В это время стал известен еще более странный факт касательно Загадки. Некий тополог в Париже погрузился в кому, во многом схожую с комой Диззарда. В этом случае не участвовал никакой компьютер. Бумаги математика были конфискованы французским правительством, но мы считаем, что он заинтересовался той же областью искусственного разума, что и Диззард, хотя и не был знаком с его работой. Примерно в это же время четверо сотрудников московского института вычислительной техники перестали появляться на международных конференциях и лично отвечать на корреспонденцию. ФБР высказало предположение, что Советский Союз путем рутинного шпионажа завладел записями группы Аутотомии. Департамент Защиты начал работать с идеей использования Загадки в качестве оружия.

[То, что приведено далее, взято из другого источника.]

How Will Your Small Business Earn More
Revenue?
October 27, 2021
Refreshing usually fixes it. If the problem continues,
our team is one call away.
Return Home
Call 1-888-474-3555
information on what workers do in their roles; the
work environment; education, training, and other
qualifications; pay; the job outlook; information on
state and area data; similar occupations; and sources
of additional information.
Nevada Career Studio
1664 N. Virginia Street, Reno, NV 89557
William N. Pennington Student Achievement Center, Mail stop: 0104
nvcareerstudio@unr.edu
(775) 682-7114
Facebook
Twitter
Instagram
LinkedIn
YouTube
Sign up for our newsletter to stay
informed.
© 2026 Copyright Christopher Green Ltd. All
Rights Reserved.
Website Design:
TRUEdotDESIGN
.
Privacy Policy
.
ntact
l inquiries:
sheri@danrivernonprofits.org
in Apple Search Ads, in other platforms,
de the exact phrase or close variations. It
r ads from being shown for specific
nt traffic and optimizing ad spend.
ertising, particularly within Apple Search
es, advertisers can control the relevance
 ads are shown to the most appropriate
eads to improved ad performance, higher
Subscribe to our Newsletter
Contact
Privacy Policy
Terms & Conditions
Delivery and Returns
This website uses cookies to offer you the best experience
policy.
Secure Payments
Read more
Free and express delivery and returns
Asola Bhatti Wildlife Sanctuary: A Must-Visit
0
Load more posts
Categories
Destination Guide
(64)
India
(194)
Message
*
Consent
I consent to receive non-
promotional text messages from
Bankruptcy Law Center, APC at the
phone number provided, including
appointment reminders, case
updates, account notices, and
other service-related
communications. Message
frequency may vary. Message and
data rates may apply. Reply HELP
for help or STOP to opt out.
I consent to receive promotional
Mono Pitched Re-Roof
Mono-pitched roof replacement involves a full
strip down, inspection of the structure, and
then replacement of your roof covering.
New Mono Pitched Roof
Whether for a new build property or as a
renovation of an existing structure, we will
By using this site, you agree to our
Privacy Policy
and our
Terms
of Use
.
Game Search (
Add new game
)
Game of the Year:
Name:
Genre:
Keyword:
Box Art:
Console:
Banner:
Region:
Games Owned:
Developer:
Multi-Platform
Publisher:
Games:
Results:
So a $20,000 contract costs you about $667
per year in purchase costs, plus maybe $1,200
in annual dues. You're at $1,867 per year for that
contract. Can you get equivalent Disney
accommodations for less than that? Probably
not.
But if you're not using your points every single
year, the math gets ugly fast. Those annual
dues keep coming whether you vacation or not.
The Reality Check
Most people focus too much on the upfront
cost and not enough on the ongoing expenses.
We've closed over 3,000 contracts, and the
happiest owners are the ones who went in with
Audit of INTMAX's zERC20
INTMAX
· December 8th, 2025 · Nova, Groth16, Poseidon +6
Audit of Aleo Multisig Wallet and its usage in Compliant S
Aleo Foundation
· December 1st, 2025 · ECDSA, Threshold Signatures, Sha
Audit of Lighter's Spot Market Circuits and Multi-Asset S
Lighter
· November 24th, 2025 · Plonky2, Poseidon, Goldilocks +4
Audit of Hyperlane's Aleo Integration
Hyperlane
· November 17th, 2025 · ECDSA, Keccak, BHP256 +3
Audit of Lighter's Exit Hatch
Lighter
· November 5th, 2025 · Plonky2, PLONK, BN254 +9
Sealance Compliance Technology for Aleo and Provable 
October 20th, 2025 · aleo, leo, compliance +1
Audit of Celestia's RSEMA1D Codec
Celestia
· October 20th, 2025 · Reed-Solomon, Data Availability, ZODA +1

Последовали еще два случая, лингвист-теоретик и философ. Оба жили в Калифорнии, но, по-видимому, работали независимо друг от друга. Ни тот, ни другой не работали в той же области, что и Диззард, но оба были знакомы с разработанными им формальными методами, опубликованными в хорошо известной работе десять лет назад. Еще более тревожный случай касался биохимика, который работал над информационно-теоретическими моделями взаимодействия ДНК и РНК. (Правда, здесь оставалась возможность ложной тревоги, так как, впав в кому, биохимик беспрестанно кудахтал, как курица.)

Кома Загадки больше не могла считаться профессиональным заболеванием, относящимся к специальности Диззарда; по-видимому, она поджидала своих жертв в самых разных местах. Загадка и ее действие казались не только не зависящими от языка — они могли также не зависеть от рода занятий и встречаться повсеместно. Невозможно было с уверенностью установить границы интеллектуального карантина.

Кроме того, мы полагаем, что Загадка — это идея, чье время пришло, подобно многим автореферентным парадоксам (типа “Это высказывание ложно”), открытым в начале двадцатого века. Возможно, это отразилось в царящем сегодня мнении, что “информатика — это новое либеральное искусство”. Как только интеллектуальная почва была подготовлена, открытие Загадки стало неизбежным. Это стало ясным в прошлом году, когда большинство из многочисленной группы студентов, слушавших новый вводный курс по теории автоматов, погрузились в кому во время лекции. (Остальные впали в кому несколько часов спустя; их последним словом было “ага!”.) Когда подобные инциденты стали происходить повсюду, общественный протест привел к президентской пресс-конференции и этому отчету. Хотя царящая логикофобная атмосфера и требования закрыть университеты неразумны, нельзя считать кому Загадки всего лишь еще одним примером вышедших из-под контроля технологий. Например, недавний случай “Звуковой печи” в Миннеаполисе, когда параболический фасад здания сфокусировал шум от взлетающих самолетов, но убил только тех, кому не повезло оказаться в тот момент в фокусе параболы. Но даже если бы кома Загадки и являлась желательным состоянием для индивида (чем, по-видимому, она не является), настоящая эпидемия представляет собой беспрецедентную опасность для общества, поскольку такое количество людей сразу находятся в беспомощном состоянии. Можно только ожидать, что часть нашего научного сообщества — важнейшего элемента в обществе, — которая будет таким образом выведена из строя, будет неуклонно расти, по мере того, как распространяется идея Загадки.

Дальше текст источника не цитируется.